As a child, this was the household rule. Not real guns, of course – growing up in New York City, actual guns were not a ubiquitous feature of my everyday life, let alone the stuff of childhood play. There were guns out there in the city, of course – legally, in the hands of police or civilians wealthy or dogged enough to get licensed, and illegally, stashed in private homes or alleys or fast-food restaurant restrooms. But real guns did not touch my life: they might drop bodies or go off in the hands of children in the outer boroughs, but, for me, their threat was not real. Instead, my parents’ prohibition was about pretend guns – brightly colored Nerf weapons and realistic-looking cap pistols (the sale of which the state of New York now bans) and virtual representations (No wolfenstein, no doom). It made some kind of sense, I guess, as a sort of updated version of the Medieval Church’s Pax et treuga Dei, which banned warfare on the Sabbath, but adapted to the pretend battlefields of the playground and the living room.
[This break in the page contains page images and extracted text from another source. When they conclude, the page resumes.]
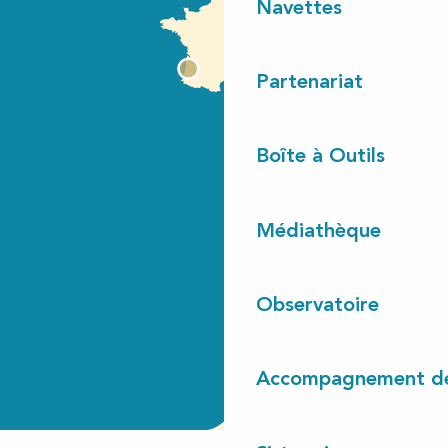
Navettes
Partenariat
Boîte à Outils
Médiathèque
Observatoire
Accompagnement de 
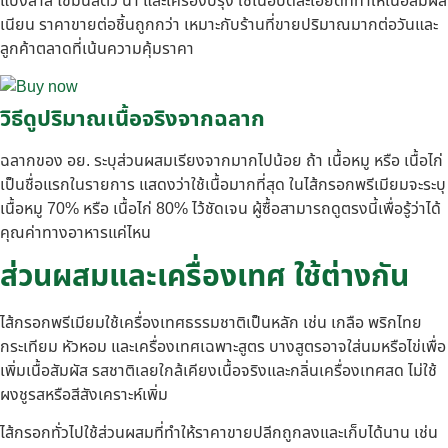
แป้งสาลี ไขมันสัตว์ น้ำ และเครื่องปรุง ใช้เนื้อบดละเอียดที่ทำให้เนื้อสัมผัส
เนียน ราคาขายต่อชิ้นถูกกว่า เหมาะกับร้านที่ขายปริมาณมากต่อวันและ
ลูกค้าตลาดที่เน้นความคุ้มราคา
วิธีดูปริมาณเนื้อจริงจากฉลาก
ฉลากของ อย. ระบุส่วนผสมเรียงจากมากไปน้อย ถ้า เนื้อหมู หรือ เนื้อไก่
เป็นชื่อแรกในรายการ แสดงว่าใช้เนื้อมากที่สุด ในไส้กรอกพรีเมียมจะระบุ
เนื้อหมู 70% หรือ เนื้อไก่ 80% ไว้ชัดเจน ผู้ซื้อสามารถดูตรงนี้เพื่อรู้ว่าได้
คุณค่าทางอาหารแค่ไหน
ส่วนผสมและเครื่องเทศ ใช้ต่างกัน
ไส้กรอกพรีเมียมใช้เครื่องเทศธรรมชาติเป็นหลัก เช่น เกลือ พริกไทย
กระเทียม หัวหอม และเครื่องเทศเฉพาะสูตร บางสูตรอาจใส่นมหรือไข่เพื่อ
เพิ่มเนื้อสัมผัส รสชาติเลยใกล้เคียงเนื้อจริงและกลิ่นเครื่องเทศสด ไม่ใช้
ผงชูรสหรือสีสังเคราะห์เพิ่ม
ไส้กรอกทั่วไปใช้ส่วนผสมที่ทำให้ราคาขายปลีกถูกลงและเก็บได้นาน เช่น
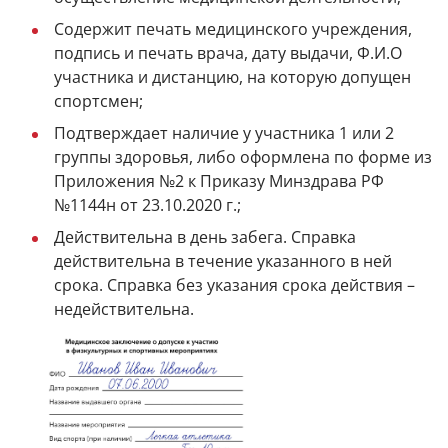
Содержит печать медицинского учреждения,
подпись и печать врача, дату выдачи, Ф.И.О
участника и дистанцию, на которую допущен
спортсмен;
Подтверждает наличие у участника 1 или 2
группы здоровья, либо оформлена по форме из
Приложения №2 к Приказу Минздрава РФ
№1144н от 23.10.2020 г.;
Действительна в день забега. Справка
действительна в течение указанного в ней
срока. Справка без указания срока действия –
недействительна.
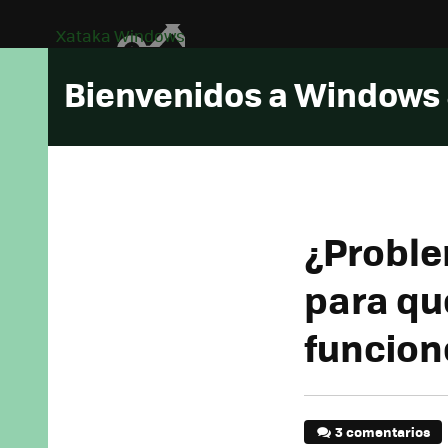
Xataka Windows
Bienvenidos a Windows
¿Proble
para qu
funcion
3 comentarios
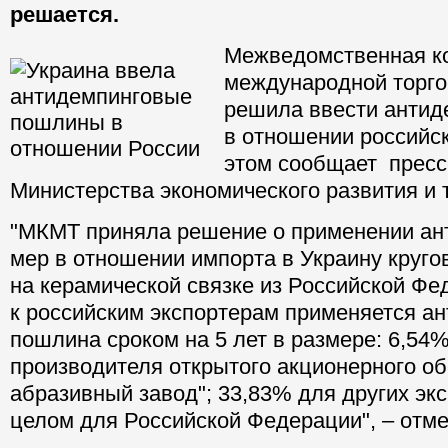
решается.
Межведомственная к
международной торго
решила ввести анти
в отношении российск
этом сообщает пресс
Министерства экономического развития и 
"МКМТ приняла решение о применении ан
мер в отношении импорта в Украину круг
на керамической связке из Российской Фе
к российским экспортерам применяется а
пошлина сроком на 5 лет в размере: 6,54%
производителя открытого акционерного о
абразивный завод"; 33,83% для других экс
целом для Российской Федерации", –
отме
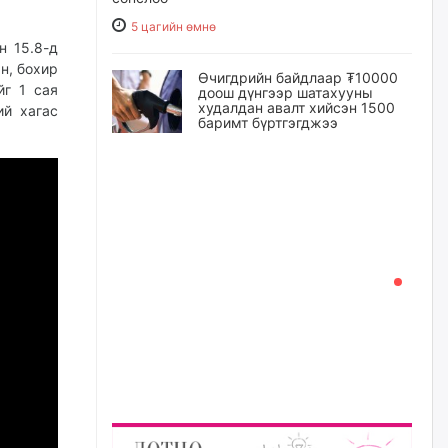
5 цагийн өмнө
н 15.8-д
ан, бохир
Өчигдрийн байдлаар ₮10000
йг 1 сая
доош дүнгээр шатахууны
худалдан авалт хийсэн 1500
ий хагас
баримт бүртгэгджээ
5 цагийн өмнө
Шатахуун олголтыг 50,000
төгрөгөөр хязгаарласныг
нэмэгдүүлж 100,000 төгрөгт
хүргэхээр судалж байгаа
5 цагийн өмнө
Ц.Сандаг-Очир: COP17 ба
COP31 хурлын уялдаа нь
Риогийн гурван конвенцын
нэгдсэн хэрэгжилтийг ахиулах
чухал алхам болно
6 цагийн өмнө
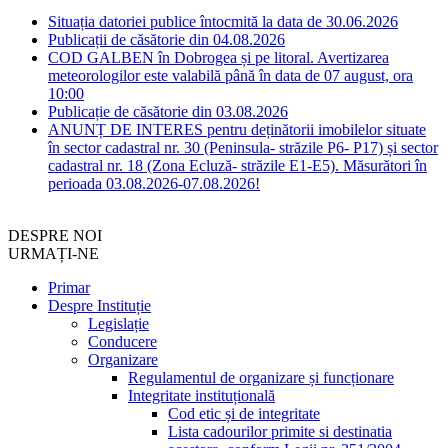
Situația datoriei publice întocmită la data de 30.06.2026
Publicații de căsătorie din 04.08.2026
COD GALBEN în Dobrogea și pe litoral. Avertizarea
meteorologilor este valabilă până în data de 07 august, ora
10:00
Publicație de căsătorie din 03.08.2026
ANUNȚ DE INTERES pentru deținătorii imobilelor situate
în sector cadastral nr. 30 (Peninsula- străzile P6- P17) și sector
cadastral nr. 18 (Zona Ecluză- străzile E1-E5). Măsurători în
perioada 03.08.2026-07.08.2026!
DESPRE NOI
URMAȚI-NE
Primar
Despre Instituție
Legislație
Conducere
Organizare
Regulamentul de organizare și funcționare
Integritate instituțională
Cod etic și de integritate
Lista cadourilor primite si destinatia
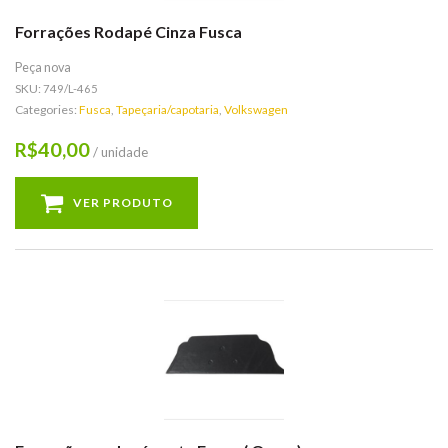
Forrações Rodapé Cinza Fusca
Peça nova
SKU:
749/L-465
Categories:
Fusca
,
Tapeçaria/capotaria
,
Volkswagen
40,00
R$
/ unidade
VER PRODUTO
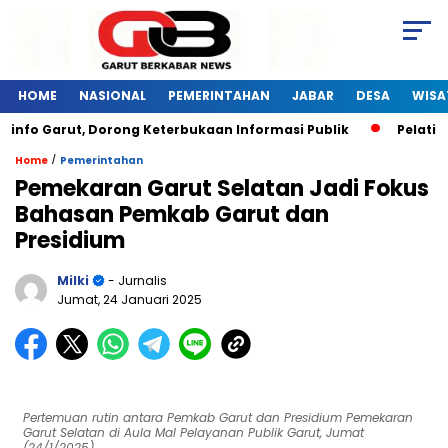
HOME
NASIONAL
PEMERINTAHAN
JABAR
DESA
WISA
 Garut, Dorong Keterbukaan Informasi Publik
Pelatihan Di
/
Home
Pemerintahan
Pemekaran Garut Selatan Jadi Fokus
Bahasan Pemkab Garut dan
Presidium
Milki
- Jurnalis
Jumat, 24 Januari 2025
Pertemuan rutin antara Pemkab Garut dan Presidium Pemekaran
Garut Selatan di Aula Mal Pelayanan Publik Garut, Jumat
(24/1/2025).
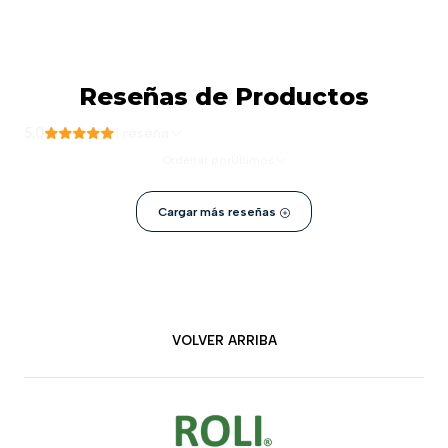
Reseñas de Productos
5.0
1 reseña
Ordenar por
Últimos
Cargar más reseñas
VOLVER ARRIBA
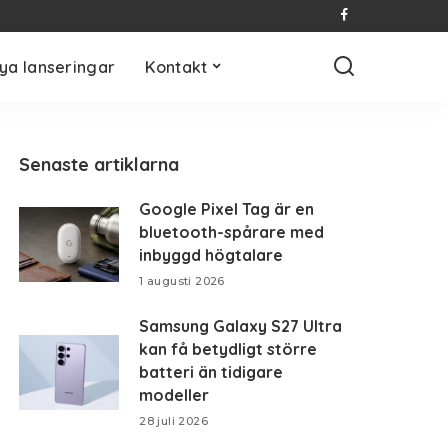
ya lanseringar
Kontakt
Senaste artiklarna
Google Pixel Tag är en
bluetooth-spårare med
inbyggd högtalare
1 augusti 2026
Samsung Galaxy S27 Ultra
kan få betydligt större
batteri än tidigare
modeller
28 juli 2026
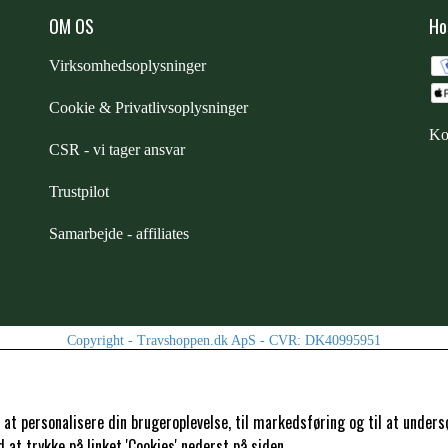
OM OS
Ho
Virksomhedsoplysninger
Cookie & Privatlivsoplysninger
Ko
CSR - vi tager ansvar
ELSE
Trustpilot
Samarbejde
-
affiliates
Copyright -
Travshoppen.dk ApS - CVR: DK40995951
l at personalisere din brugeroplevelse, til markedsføring og til at und
at trykke på linket 'Cookies' nederst på siden.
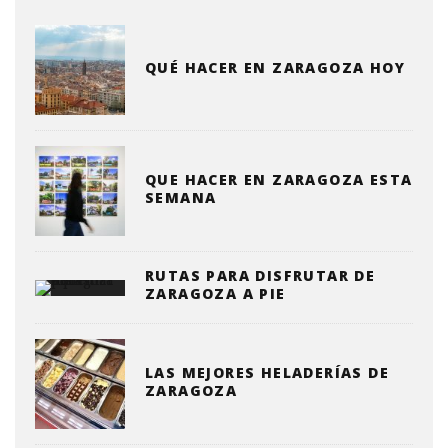
QUÉ HACER EN ZARAGOZA HOY
QUE HACER EN ZARAGOZA ESTA
SEMANA
RUTAS PARA DISFRUTAR DE
ZARAGOZA A PIE
LAS MEJORES HELADERÍAS DE
ZARAGOZA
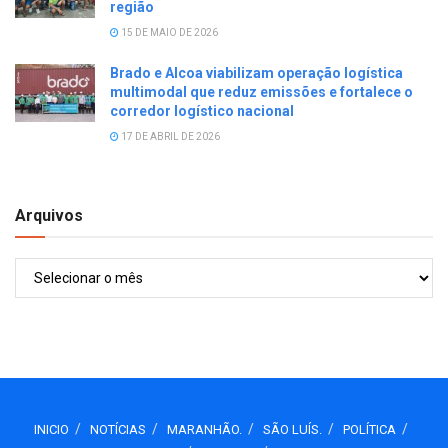
região
15 DE MAIO DE 2026
Brado e Alcoa viabilizam operação logística
multimodal que reduz emissões e fortalece o
corredor logístico nacional
17 DE ABRIL DE 2026
Arquivos
Arquivos
INICIO
NOTÍCIAS
MARANHÃO.
SÃO LUÍS.
POLÍTICA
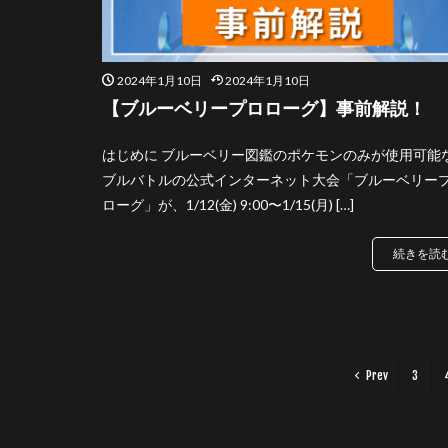
2024年1月10日
2024年1月10日
【ブルーベリープロローグ】事前解説！
はじめに ブルーベリー図鑑のポケモンのみが使用可能
ブルバトルの公式インターネット大会「ブルーベリー
ローグ」が、1/12(金) 9:00〜1/15(月) […]
続きを読
Prev
3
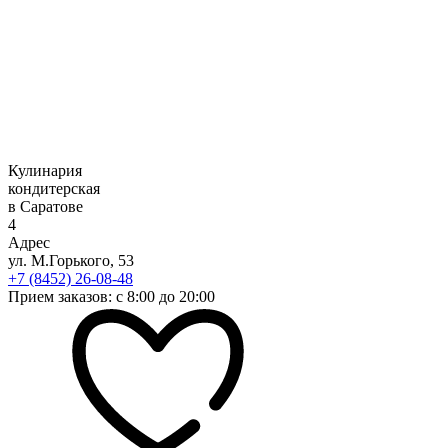
Кулинария
кондитерская
в Саратове
4
Адрес
ул. М.Горького, 53
+7 (8452) 26-08-48
Прием заказов: с 8:00 до 20:00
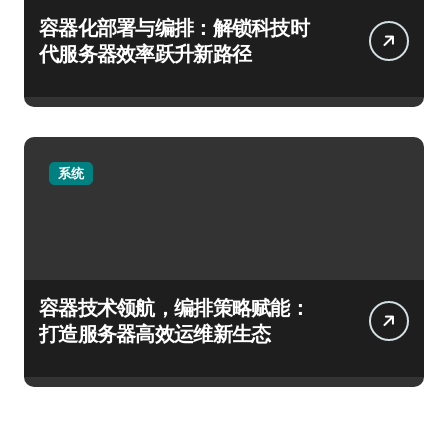
容器化部署与编排：解锁科技时
代服务器效率跃升新路径
系统
容器技术领航，编排策略赋能：
打造服务器高效运维新生态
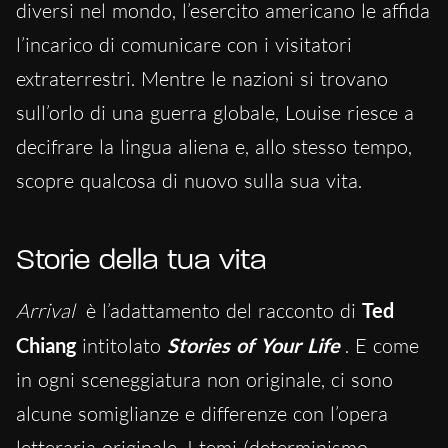
diversi nel mondo, l’esercito americano le affida
l’incarico di comunicare con i visitatori
extraterrestri. Mentre le nazioni si trovano
sull’orlo di una guerra globale, Louise riesce a
decifrare la lingua aliena e, allo stesso tempo,
scopre qualcosa di nuovo sulla sua vita.
Storie della tua vita
Arrival
è l’adattamento del racconto di
Ted
Chiang
intitolato
Stories of Your Life
. E come
in ogni sceneggiatura non originale, ci sono
alcune somiglianze e differenze con l’opera
letteraria originale. I temi (determinismo,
It certainly had the force of a divine commandment for me. I distinctly remember one Sunday, after Mass, getting caught up in the moment while playing tag in Central Park with some other kids and then realizing that I had been running around with my index finger pointed out to shoot people, bang-bang-bang. My transgression brought me up short, and I covered my mouth in horror and fearfully glanced at the sky, afraid that God had seen me. “No guns on Sunday!” I told one of my playmates, as though the rule should have been obvious, universal. He looked bewildered. I don’t remember clearly, but it wouldn’t surprise me if my scruples wound up in my getting tagged.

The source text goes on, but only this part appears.